Thanks for offering this change, @philnguyen !

I think it needs some documentation, and I'm wondering why overloading substitute in this way is the best choice (as compared to having a second function).

But mostly I wonder why calling substitute multiple times is a bad idea. I do see that calling substitute multiple times returns different results than the substitute in the PR (as in the example below) -- is that the rationale here?

#lang racket
(require redex/reduction-semantics)

(define-language λ
  (e ::= (λ (x) e) (e e) x)
  (x ::= variable-not-otherwise-mentioned)
  #:binding-forms
  (λ (x) e #:refers-to x))

(default-language λ)

(define t (term (λ (x) (λ (q) (w (x (y z)))))))
(term (substitute (substitute ,t y (λ (a) x)) z (λ (b) w)))
;; = (term (λ (x«2») (λ (q«3») (w (x«2» ((λ (a«4») x) (λ (b) w)))))))
(term (substitute ,t (y z) ((λ (a) x) (λ (b) w))))
;; = (term (λ (x«5») (λ (q«6») (w (x«5» ((λ (a) x) (λ (b) w)))))))

[rfindler]

Ah, I see why: the performance difference is significant, as in the below.

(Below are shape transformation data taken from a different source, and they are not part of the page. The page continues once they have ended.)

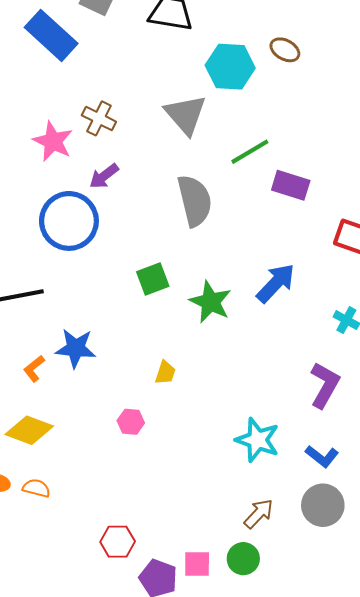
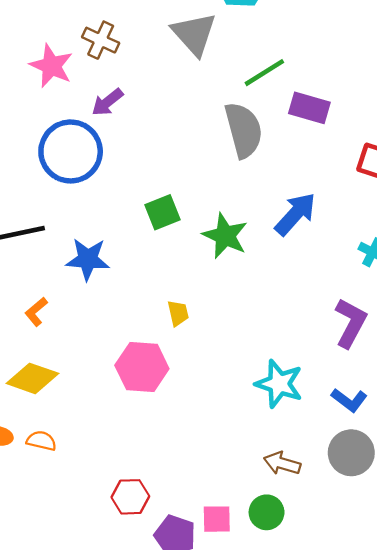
gray semicircle: (195, 201) -> (244, 130), moved
blue star: (76, 348) -> (88, 259), moved
yellow trapezoid: (165, 373) -> (178, 313), turned -30
pink hexagon: (131, 422) -> (142, 367), size x1.8
brown arrow: (259, 514) -> (282, 463), turned -116

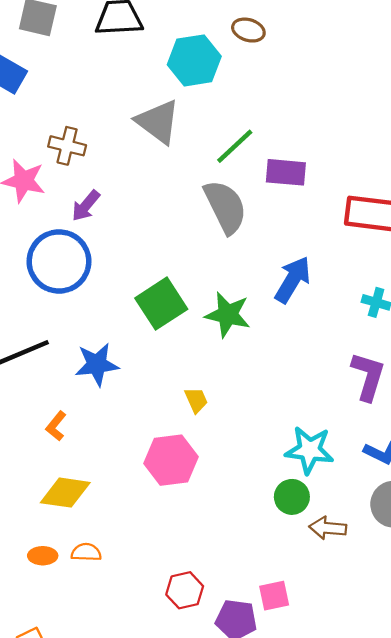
green square: (162, 212) -> (161, 304), size x1.4
green circle: (267, 512) -> (292, 497), moved

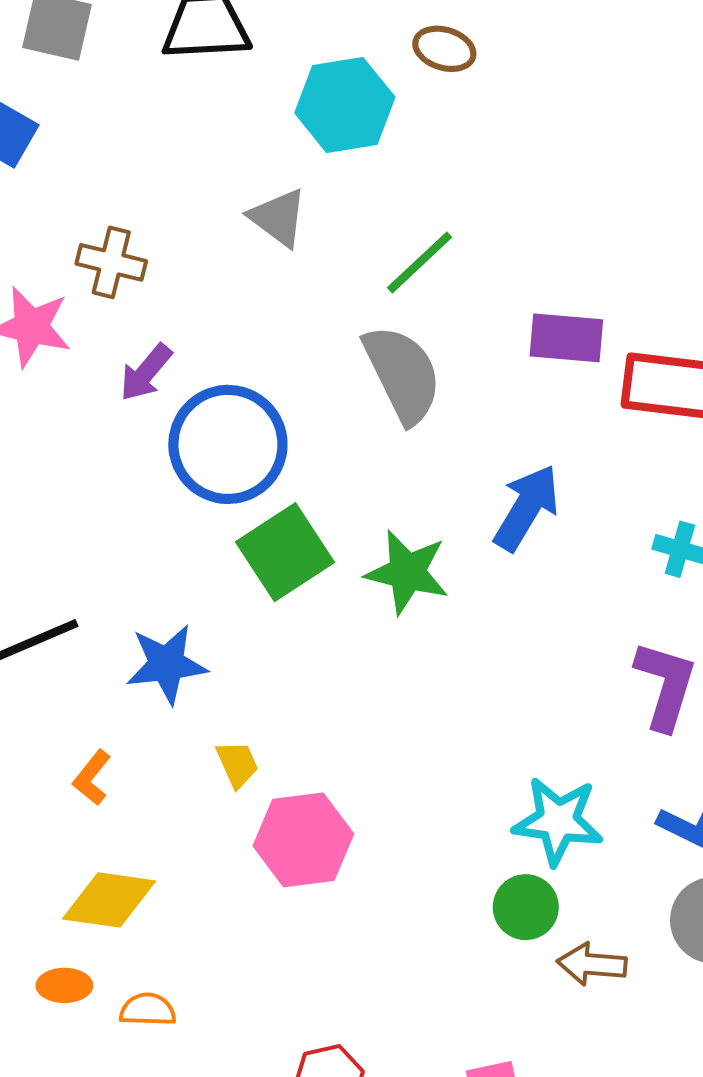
gray triangle: (158, 122) -> (278, 218), size x0.7
purple rectangle: (286, 172) -> (566, 338), moved
blue circle: (59, 261) -> (228, 444), moved
yellow trapezoid: (196, 400) -> (237, 764), moved
orange ellipse: (43, 556) -> (64, 985), moved

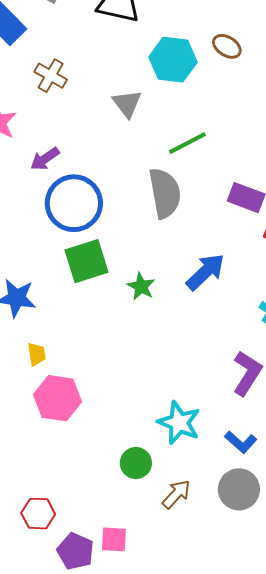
brown cross: (111, 262) -> (51, 76), moved
green star: (407, 572) -> (141, 286), size x0.7
green circle: (526, 907) -> (136, 463), moved
brown arrow: (592, 964) -> (176, 494), turned 112

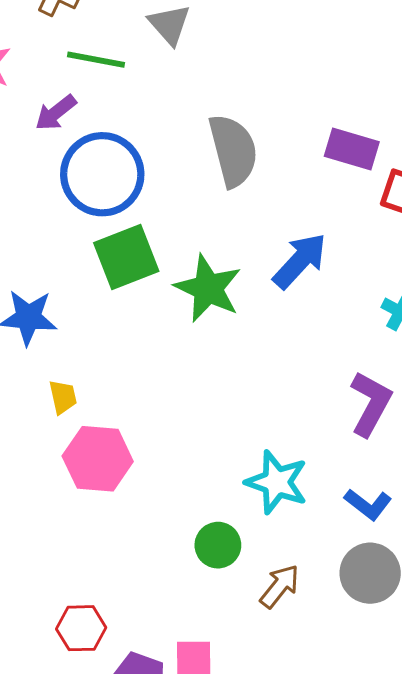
green line: (187, 143) -> (96, 60), moved, turned 42
green star: (141, 286) -> (208, 288), size x1.6

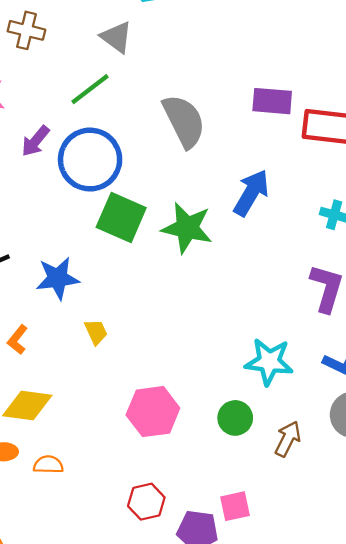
green line: (96, 60) -> (90, 89), moved, turned -36
purple arrow: (56, 113) -> (36, 141), moved
green square: (126, 257) -> (121, 217), turned -33
pink hexagon: (98, 459) -> (153, 412), moved

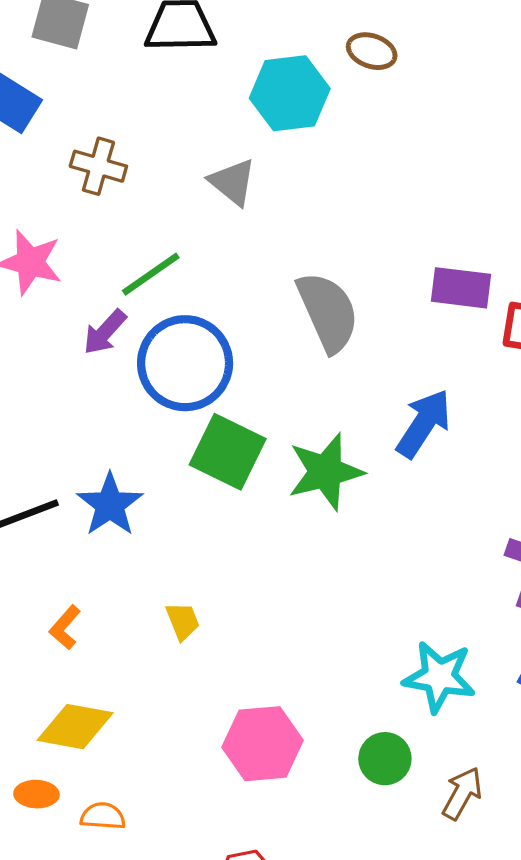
green line: (90, 89) -> (151, 274), moved
green star: (187, 228) -> (325, 472), turned -30
blue star: (58, 278) -> (110, 505), moved, turned -30

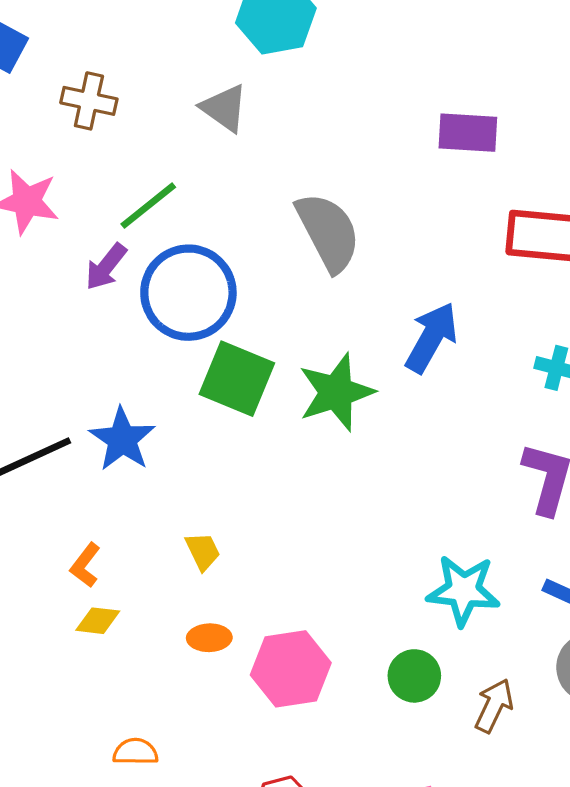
purple rectangle: (461, 288) -> (468, 133), moved
yellow diamond: (75, 727) -> (98, 621), moved, size x0.6
orange ellipse: (36, 794) -> (209, 638), moved

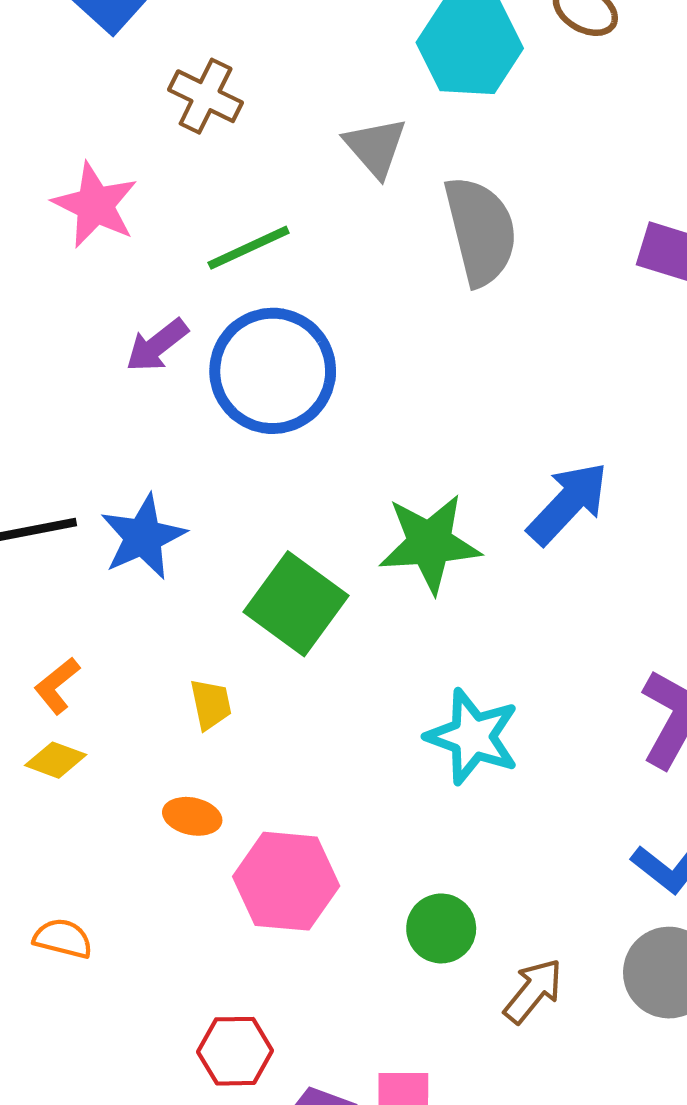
gray semicircle: (328, 232) -> (481, 231), moved
purple arrow: (106, 267) -> (157, 345), moved
green square: (237, 379) -> (296, 604), moved
cyan star: (463, 590) -> (473, 737), moved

And maybe the reason for not introducing a new name is to avoid clashes with existing code. If so, did you consider something where the arguments to substitute are of this shape: (substitute <expr> (<x> <e>) ...)? It seems a bit nicer to keep the "x" next to "e" that its being replaced with.

#lang racket
(require redex/reduction-semantics)

(define-language λ
  (e ::= (λ (x) e) (e e) x)
  (x ::= variable-not-otherwise-mentioned)
  #:binding-forms
  (λ (x) e #:refers-to x))

(default-language λ)

(define size 4000)

(define t
  (let loop ([n size])
    (cond
      [(zero? n)
       (for/list ([i (in-range size)])
         (string->symbol (~a "x" i)))]
      [else (term (λ (,(string->symbol (~a "x" (- n 1))))
                    ,(loop (- n 1))))])))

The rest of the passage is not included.